[[ SUPPLIED ENTRIES open ]]

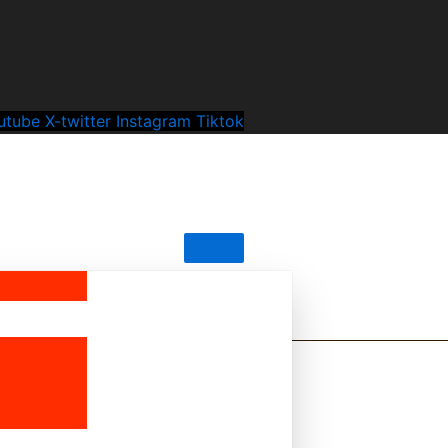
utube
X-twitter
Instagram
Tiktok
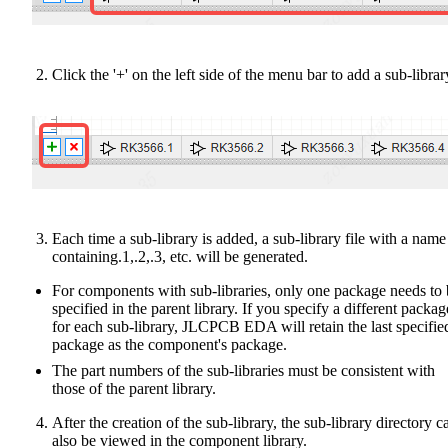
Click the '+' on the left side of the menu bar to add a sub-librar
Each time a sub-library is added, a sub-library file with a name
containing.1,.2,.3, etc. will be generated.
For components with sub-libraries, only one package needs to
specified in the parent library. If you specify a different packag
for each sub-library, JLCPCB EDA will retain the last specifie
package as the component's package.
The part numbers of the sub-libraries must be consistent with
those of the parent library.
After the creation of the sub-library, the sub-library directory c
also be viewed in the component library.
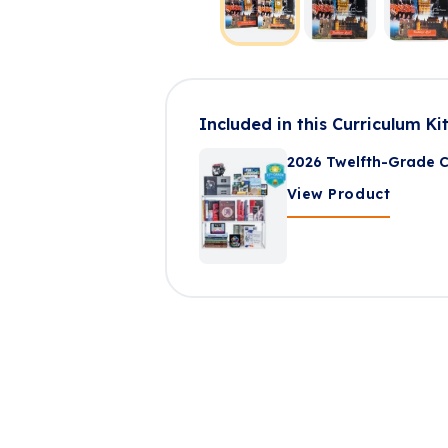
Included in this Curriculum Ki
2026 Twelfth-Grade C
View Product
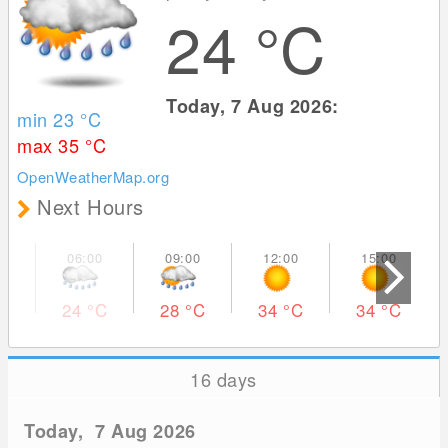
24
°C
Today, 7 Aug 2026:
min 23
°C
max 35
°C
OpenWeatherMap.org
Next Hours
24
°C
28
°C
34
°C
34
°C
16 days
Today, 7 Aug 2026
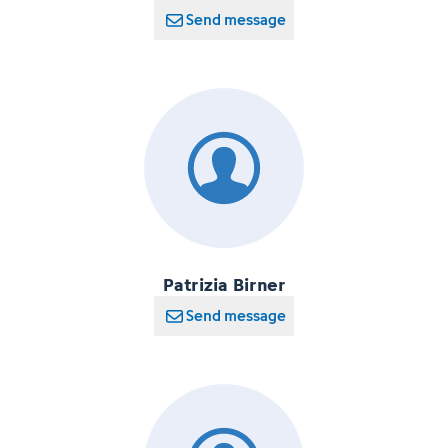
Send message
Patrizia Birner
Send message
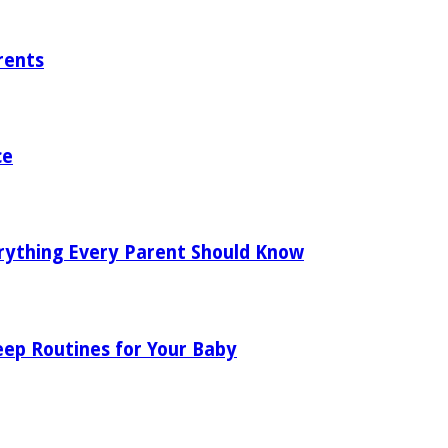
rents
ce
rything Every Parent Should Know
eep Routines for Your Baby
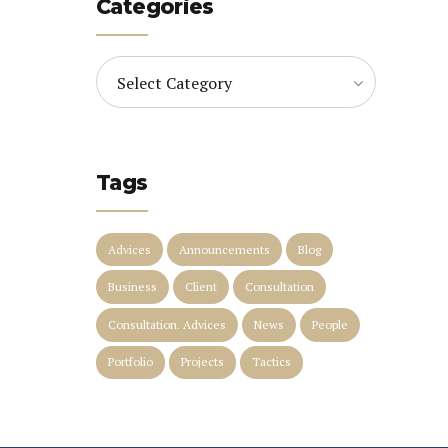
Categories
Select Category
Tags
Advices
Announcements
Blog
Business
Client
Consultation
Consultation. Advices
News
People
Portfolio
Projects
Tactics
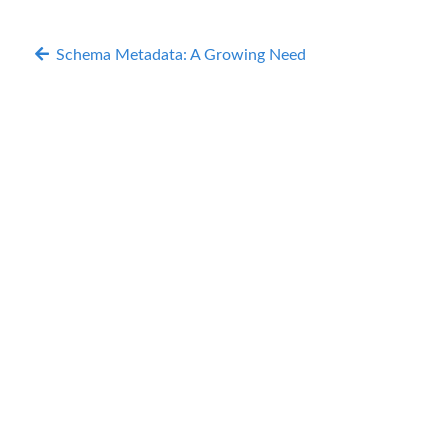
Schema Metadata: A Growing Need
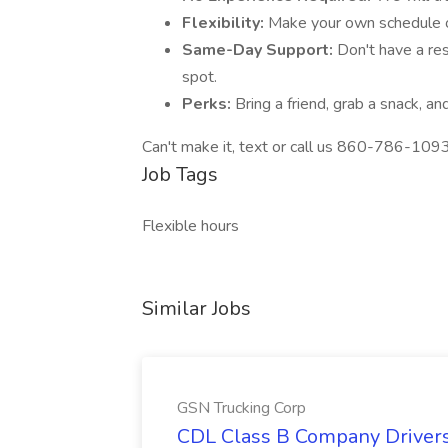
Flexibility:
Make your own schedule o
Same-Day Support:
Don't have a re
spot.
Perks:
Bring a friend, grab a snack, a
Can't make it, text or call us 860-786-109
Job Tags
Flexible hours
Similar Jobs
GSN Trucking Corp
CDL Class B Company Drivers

[[ SUPPLIED ENTRIES closed ]]
[[ SUPPLIED ENTRIES open ]]

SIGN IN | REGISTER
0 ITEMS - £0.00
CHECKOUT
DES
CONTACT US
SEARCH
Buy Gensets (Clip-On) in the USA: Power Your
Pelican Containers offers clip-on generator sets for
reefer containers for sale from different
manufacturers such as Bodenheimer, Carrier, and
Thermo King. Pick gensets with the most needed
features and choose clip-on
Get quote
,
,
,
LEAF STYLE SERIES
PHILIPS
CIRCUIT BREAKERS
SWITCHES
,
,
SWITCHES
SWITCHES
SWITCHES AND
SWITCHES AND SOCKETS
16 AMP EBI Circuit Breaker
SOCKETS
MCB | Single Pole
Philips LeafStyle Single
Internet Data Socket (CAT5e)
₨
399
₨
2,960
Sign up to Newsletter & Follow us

[[ SUPPLIED ENTRIES closed ]]

:: ACTIVITY ::
Which lines run from the one holding "16 AMP EBI Circuit Breaker" through the one holding "Sign up to Newsletter & Follow us" in the records above? Repeat them exactly, both included, and nothing more.

:: ANSWER ::
16 AMP EBI Circuit Breaker
SOCKETS
MCB | Single Pole
Philips LeafStyle Single
Internet Data Socket (CAT5e)
₨
399
₨
2,960
Sign up to Newsletter & Follow us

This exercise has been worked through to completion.